RECORDS SUPPLIED:
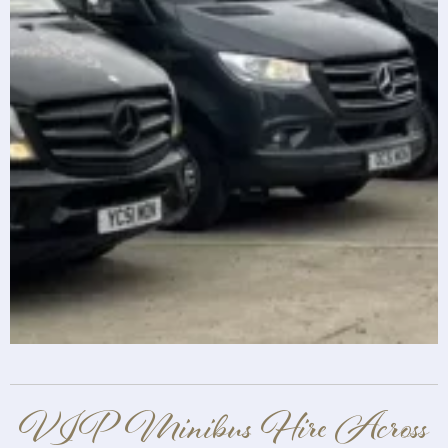
VIP Minibus Hire Across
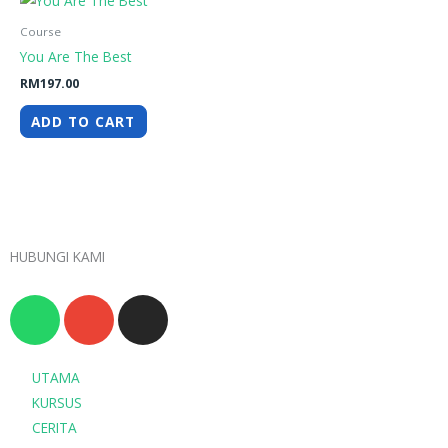
Course
You Are The Best
RM
197.00
ADD TO CART
HUBUNGI KAMI
W
E
I
h
n
n
a
v
s
t
e
t
UTAMA
s
l
a
KURSUS
a
o
g
CERITA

TASK TO CARRY OUT: The copy you produce must hold all the records above exactly and none of their pictures.

EXERCISE OUTPUT:
VIP Minibus Hire Across
Course
You Are The Best
RM
197.00
ADD TO CART
HUBUNGI KAMI
W
E
I
h
n
n
a
v
s
t
e
t
UTAMA
s
l
a
KURSUS
a
o
g
CERITA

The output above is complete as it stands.